Early on in the Afghanistan invasion/war/whatever, there were quotes from media saying they'd had more freedom to report when the Soviets were running the country than they did now.  The US military learned the lessons of Vietnam very well; keep people from seeing what's really happening, feed the press info that makes you look good, and there's no major outcry back home about atrocities or casualties, etc.

This is, at times, a necessary strategy, since civilians are faint-hearted and bandwagon patriots, and a few dead Americans being dragged through the streets, or hospitals full of napalmed children, tends to erode the righteous fury necessary to keep on track.  Military commanders accept that casualties and occasional errant bombing runs are part of the struggle, and they choose to look at the bigger picture, and take some losses to accomplish their goals.  Plus they know that all the smart bombs and such don't really get the job done, unlike the propaganda they had the media lapping up after Desert Storm in Kuwait/Iraq a decade ago, and that some soldiers must die, and some innocents must get caught in the crossfire.

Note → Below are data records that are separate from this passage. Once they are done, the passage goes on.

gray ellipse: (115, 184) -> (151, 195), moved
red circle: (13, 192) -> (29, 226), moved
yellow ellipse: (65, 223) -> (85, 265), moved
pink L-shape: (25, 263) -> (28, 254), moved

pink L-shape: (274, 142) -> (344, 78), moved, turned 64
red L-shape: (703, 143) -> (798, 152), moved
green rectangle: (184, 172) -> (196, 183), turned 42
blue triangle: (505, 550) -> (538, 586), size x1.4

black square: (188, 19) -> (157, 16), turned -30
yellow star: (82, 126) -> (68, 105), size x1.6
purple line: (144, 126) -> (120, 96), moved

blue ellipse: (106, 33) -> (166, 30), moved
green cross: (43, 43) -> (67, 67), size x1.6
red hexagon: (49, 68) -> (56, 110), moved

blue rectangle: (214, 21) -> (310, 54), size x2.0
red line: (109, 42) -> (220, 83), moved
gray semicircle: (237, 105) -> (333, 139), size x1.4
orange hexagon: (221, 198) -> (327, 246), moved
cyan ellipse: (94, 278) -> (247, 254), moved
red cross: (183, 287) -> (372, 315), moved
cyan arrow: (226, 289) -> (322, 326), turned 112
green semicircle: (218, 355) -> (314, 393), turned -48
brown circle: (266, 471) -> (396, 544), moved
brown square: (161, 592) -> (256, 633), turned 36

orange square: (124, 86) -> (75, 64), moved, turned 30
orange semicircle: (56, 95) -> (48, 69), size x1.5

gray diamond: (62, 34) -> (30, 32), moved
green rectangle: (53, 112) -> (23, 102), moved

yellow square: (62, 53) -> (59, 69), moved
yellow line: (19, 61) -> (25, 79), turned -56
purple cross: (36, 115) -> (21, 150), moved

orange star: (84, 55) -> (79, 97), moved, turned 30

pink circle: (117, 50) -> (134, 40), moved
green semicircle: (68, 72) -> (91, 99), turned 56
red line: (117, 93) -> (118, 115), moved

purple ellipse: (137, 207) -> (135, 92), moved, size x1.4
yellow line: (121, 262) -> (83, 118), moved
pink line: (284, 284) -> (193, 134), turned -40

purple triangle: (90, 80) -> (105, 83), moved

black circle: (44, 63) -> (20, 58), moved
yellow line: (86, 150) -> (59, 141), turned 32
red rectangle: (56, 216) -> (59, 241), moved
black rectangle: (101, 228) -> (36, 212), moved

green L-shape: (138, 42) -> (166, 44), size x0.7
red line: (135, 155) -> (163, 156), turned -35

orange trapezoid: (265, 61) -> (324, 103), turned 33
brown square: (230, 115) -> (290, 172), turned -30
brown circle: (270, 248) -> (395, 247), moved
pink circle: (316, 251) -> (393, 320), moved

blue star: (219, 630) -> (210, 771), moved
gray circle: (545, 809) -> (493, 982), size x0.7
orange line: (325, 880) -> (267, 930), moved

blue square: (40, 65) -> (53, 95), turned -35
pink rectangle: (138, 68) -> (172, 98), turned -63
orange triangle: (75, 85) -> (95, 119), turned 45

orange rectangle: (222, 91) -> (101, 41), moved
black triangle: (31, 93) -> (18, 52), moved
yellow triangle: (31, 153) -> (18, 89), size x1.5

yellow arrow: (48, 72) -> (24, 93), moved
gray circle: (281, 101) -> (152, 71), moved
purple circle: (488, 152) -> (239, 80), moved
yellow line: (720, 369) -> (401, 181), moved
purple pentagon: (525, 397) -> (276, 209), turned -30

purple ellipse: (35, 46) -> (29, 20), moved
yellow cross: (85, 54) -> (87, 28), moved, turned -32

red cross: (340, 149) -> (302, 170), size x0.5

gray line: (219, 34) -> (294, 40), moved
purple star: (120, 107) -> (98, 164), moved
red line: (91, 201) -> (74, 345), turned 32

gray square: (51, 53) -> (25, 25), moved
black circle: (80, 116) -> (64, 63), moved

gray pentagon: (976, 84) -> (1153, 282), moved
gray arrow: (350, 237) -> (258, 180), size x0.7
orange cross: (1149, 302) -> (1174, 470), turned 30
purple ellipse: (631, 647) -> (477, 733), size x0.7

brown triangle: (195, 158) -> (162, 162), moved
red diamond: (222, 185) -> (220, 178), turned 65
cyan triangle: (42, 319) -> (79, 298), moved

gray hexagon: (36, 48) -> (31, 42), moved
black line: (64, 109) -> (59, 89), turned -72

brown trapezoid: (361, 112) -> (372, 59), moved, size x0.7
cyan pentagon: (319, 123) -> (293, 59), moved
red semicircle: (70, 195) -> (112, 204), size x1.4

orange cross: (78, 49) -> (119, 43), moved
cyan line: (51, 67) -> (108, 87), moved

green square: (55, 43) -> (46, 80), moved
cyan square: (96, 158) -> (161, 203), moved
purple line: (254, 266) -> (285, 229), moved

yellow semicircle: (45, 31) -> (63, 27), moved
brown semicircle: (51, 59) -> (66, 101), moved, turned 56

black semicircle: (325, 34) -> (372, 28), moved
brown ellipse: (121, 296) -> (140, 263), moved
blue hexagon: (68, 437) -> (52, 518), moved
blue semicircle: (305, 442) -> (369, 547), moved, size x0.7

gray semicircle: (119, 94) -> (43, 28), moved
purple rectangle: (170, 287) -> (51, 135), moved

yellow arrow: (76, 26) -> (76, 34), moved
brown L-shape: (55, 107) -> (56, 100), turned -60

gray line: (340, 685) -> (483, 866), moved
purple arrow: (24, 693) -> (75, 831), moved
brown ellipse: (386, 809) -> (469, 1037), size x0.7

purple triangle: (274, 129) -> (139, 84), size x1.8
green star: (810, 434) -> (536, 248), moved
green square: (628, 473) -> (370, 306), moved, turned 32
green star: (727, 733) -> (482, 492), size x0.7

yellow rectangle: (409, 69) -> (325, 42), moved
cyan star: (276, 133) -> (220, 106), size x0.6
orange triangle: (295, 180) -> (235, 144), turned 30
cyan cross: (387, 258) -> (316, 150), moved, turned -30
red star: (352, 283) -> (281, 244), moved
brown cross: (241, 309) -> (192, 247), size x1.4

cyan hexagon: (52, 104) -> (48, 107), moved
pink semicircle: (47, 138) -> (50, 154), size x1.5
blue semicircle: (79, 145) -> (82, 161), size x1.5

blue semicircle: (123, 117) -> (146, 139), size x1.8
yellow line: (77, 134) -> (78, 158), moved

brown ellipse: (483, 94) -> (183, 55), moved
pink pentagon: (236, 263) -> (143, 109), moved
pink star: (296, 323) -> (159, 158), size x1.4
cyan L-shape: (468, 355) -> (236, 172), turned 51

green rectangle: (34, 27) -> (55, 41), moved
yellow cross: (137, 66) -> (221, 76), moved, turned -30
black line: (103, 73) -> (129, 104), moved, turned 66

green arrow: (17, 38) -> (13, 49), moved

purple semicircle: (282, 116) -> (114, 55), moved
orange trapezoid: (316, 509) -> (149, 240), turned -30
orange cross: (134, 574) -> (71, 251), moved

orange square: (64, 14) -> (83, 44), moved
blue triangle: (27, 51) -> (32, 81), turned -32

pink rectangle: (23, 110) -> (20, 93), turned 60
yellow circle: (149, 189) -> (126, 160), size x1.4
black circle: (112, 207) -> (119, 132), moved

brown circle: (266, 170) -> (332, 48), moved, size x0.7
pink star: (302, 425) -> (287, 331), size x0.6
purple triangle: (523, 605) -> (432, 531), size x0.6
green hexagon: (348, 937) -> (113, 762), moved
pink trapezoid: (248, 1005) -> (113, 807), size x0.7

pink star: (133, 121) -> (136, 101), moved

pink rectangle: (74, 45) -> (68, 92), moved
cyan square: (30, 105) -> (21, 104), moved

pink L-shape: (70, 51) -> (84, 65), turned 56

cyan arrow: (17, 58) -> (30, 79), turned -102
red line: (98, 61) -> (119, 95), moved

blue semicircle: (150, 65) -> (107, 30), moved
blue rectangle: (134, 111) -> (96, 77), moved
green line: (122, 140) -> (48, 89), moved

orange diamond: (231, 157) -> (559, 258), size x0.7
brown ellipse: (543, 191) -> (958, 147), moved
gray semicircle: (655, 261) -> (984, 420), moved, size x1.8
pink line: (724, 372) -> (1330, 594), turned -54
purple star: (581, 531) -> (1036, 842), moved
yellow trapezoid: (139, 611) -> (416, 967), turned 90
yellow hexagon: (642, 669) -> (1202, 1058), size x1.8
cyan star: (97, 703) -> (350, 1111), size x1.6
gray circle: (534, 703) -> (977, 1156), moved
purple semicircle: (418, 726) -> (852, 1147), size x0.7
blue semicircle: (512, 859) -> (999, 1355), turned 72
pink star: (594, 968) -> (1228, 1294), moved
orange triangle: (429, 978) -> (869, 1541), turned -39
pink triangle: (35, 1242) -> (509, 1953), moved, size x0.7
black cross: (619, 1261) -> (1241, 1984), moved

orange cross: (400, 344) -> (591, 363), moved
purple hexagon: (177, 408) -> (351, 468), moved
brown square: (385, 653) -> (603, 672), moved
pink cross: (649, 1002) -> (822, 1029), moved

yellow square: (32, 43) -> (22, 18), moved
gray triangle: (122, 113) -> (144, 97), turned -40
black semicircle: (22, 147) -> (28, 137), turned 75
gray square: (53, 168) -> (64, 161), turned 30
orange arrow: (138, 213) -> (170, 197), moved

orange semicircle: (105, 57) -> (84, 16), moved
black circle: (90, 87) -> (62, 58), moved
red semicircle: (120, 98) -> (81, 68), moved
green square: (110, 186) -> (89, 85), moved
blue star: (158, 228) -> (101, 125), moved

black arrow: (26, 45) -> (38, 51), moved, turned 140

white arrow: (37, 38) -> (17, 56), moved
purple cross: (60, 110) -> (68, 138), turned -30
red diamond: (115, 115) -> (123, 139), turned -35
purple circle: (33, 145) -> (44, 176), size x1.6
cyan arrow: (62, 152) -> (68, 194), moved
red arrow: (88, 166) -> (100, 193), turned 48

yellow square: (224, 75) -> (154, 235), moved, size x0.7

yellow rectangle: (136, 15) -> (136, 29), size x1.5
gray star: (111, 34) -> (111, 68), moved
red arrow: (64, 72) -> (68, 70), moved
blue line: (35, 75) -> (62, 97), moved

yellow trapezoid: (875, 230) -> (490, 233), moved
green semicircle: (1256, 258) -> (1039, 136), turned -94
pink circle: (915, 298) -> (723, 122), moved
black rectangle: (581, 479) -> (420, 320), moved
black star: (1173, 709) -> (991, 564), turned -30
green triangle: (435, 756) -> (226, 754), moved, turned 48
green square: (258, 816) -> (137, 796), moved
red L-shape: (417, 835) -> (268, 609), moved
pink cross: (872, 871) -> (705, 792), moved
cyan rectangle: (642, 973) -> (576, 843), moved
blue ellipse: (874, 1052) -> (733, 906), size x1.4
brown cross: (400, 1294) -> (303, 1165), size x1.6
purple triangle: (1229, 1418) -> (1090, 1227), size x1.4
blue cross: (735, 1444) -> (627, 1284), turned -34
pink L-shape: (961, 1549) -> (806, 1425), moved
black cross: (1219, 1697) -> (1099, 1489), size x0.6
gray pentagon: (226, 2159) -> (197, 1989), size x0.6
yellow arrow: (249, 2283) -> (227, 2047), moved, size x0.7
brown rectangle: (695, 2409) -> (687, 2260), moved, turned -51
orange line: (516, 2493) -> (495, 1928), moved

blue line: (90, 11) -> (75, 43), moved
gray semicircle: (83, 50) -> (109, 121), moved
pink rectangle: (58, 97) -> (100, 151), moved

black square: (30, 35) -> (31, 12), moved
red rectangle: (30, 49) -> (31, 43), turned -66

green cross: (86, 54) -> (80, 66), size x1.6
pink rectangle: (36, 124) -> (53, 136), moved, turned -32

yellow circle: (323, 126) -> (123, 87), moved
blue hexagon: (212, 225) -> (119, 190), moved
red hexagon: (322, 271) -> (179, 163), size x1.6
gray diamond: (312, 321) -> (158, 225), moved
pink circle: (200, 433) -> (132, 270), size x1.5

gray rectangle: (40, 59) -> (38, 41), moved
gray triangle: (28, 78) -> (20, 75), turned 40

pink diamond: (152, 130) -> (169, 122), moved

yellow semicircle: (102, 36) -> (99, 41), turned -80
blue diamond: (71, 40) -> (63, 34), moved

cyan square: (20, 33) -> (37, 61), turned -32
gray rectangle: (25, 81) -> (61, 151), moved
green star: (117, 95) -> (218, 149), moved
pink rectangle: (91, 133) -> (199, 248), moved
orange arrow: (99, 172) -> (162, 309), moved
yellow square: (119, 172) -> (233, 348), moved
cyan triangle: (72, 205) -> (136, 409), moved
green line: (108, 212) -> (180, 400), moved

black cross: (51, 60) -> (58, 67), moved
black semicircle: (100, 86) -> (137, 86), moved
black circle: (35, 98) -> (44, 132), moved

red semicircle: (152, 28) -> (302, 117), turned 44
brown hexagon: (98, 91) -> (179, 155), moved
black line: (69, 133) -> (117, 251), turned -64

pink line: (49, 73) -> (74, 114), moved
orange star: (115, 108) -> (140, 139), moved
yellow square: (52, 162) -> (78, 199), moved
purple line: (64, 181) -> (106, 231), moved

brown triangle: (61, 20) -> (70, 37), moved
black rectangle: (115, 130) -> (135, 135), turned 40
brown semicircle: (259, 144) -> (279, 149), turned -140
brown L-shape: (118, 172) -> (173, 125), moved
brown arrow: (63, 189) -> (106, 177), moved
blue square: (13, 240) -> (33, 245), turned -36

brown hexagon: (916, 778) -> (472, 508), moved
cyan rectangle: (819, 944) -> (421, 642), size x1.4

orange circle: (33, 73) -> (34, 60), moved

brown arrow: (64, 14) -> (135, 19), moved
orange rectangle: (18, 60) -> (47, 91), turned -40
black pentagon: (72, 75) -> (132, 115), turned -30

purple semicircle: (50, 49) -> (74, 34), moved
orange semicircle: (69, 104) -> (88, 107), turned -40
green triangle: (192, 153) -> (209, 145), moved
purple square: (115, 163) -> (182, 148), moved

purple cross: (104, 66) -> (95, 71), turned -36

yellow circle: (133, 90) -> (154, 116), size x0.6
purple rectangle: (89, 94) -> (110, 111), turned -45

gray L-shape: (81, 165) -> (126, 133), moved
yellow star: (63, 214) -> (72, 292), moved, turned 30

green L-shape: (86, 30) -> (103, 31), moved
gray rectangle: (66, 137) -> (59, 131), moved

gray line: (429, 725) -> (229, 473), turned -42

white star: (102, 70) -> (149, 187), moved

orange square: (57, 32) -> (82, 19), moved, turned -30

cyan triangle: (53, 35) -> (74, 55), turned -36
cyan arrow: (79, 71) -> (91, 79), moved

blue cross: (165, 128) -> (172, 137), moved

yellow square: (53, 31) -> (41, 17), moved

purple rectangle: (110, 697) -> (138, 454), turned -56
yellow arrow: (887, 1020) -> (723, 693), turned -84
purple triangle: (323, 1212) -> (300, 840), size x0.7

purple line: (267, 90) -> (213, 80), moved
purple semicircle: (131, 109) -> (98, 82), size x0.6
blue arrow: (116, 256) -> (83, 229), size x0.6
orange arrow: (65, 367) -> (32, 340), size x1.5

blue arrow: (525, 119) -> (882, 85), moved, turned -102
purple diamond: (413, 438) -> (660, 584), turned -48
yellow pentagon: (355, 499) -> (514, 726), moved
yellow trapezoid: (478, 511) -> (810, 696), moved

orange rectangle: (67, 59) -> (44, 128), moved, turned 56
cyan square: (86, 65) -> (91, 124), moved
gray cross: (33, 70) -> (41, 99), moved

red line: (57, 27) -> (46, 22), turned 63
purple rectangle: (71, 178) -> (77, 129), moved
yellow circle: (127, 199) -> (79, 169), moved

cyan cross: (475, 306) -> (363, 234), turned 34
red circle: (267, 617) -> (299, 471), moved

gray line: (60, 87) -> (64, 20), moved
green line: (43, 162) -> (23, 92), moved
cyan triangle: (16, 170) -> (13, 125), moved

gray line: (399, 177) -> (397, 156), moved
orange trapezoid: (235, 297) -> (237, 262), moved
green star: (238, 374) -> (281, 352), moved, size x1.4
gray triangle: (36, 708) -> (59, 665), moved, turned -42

However you'd hope that the media would realize they're being spoon-fed, and show some balls to work to try and uncover the real stories.  These days with so much of the American (and international) media being owned by giant corporations that have no desire at all to report on bad things that might cause unrest and hurt their corporate sales goals, there is editorial pressure to censor the news.  Dan Rather wasn't going to admit to that, but what he says is valid also, in that the media are gutless and want to be loved, and since patriotism and popular sentiment was very much in the "kill the dirty terrorists", they didn't have any real inclination to point out facts that might have discouraged that feeling, or other perspectives on events.

And yes, I'm making gross generalizations.